(Stored dataset items)
· · · · ·

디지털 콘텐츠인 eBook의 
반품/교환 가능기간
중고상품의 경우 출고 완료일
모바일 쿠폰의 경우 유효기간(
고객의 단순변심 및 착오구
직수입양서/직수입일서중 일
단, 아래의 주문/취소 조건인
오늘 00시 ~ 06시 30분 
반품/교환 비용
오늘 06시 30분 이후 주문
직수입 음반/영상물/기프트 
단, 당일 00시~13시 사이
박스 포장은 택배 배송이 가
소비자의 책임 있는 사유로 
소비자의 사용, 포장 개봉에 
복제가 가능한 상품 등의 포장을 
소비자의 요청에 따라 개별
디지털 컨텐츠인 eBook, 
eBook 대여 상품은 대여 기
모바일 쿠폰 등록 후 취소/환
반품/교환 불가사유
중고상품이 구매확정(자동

· · · · ·

Exercise prompt » All of the data is to be transcribed exactly as written.

Your solution »
디지털 콘텐츠인 eBook의 
반품/교환 가능기간
중고상품의 경우 출고 완료일
모바일 쿠폰의 경우 유효기간(
고객의 단순변심 및 착오구
직수입양서/직수입일서중 일
단, 아래의 주문/취소 조건인
오늘 00시 ~ 06시 30분 
반품/교환 비용
오늘 06시 30분 이후 주문
직수입 음반/영상물/기프트 
단, 당일 00시~13시 사이
박스 포장은 택배 배송이 가
소비자의 책임 있는 사유로 
소비자의 사용, 포장 개봉에 
복제가 가능한 상품 등의 포장을 
소비자의 요청에 따라 개별
디지털 컨텐츠인 eBook, 
eBook 대여 상품은 대여 기
모바일 쿠폰 등록 후 취소/환
반품/교환 불가사유
중고상품이 구매확정(자동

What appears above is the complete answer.